Free Syrian Army Calls for Pullout of Arab Mission as 20 Killed in Syria

إقرأ هذا الخبر بالعربية W460

The head of the Free Syrian Army demanded Thursday that the Arab League pull its observer mission out of the country over its failure to halt almost 10 months of bloodshed.

Colonel Riyadh al-Asaad issued the call in an interview with AFP after the Arab League turned to the United Nations for help and admitted "mistakes" in the monitoring mission launched less than two weeks ago.

"We hope they will announce that their mission was a failure and that they will be withdrawn," Asaad, who is based in Turkey, said in the telephone interview.

"We call on the Arab League to step aside and let the United Nations take over responsibility as it is more apt to find solutions," he added.
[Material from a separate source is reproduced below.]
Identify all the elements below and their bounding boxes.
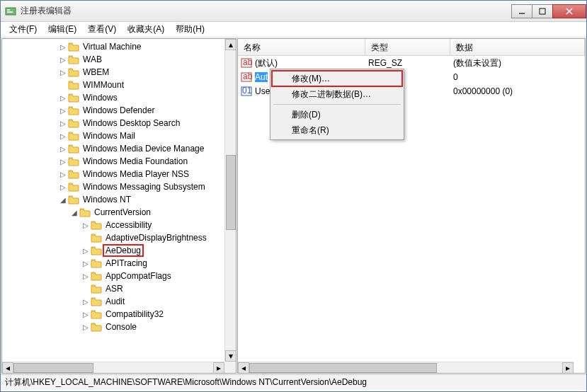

Arab League ministers are to discuss the mission at a Sunday meeting in Egypt, and Colonel Asaad said his group did not want the observers to be sent back to Damascus after that meeting.

"We don't want them back in Syria," he said.

The observers have been in Syria since December 26 trying to assess the implementation by President Bashar al-Assad's regime of a peace agreement aimed at ending a fierce crackdown on democracy protests that erupted in March.

The mission has come in for scathing criticism from Syrian democracy activists, who denounced it as "unprofessional."

Meanwhile, Jeffrey Feltman, the U.S. assistant secretary of state for Near East Affairs, was holding talks in Cairo with the Arab League about the Syrian crisis, amid mounting frustration over the unrelenting violence.

His meeting comes as Assad's regime, which accuses the United States of "gross interference" in Arab affairs, said it freed 552 people detained for involvement in unrest and who have "no blood on their hands."

Qatari Prime Minister Sheikh Hamad bin Jassem al-Thani, who heads an Arab League task force on Syria, on Wednesday discussed the deadly protest crackdown with U.N. leader Ban Ki-moon in New York, Kuwait's KUNA news agency reported.

"We are coming here for technical help and to see the experience the U.N. has, because this is the first time the Arab League is involved in sending monitors, and there are some mistakes," said Sheikh Hamad, quoted by KUNA.

A U.N. spokesman said only that Ban and the sheikh "discussed practical measures by which the United Nations could support the observer mission of the Arab League in Syria."

The sheikh would not say what mistakes had been made. Syrian opposition groups say the monitors have been kept under too tight a rein in the country and that hundreds of people have been killed despite the presence of the observers.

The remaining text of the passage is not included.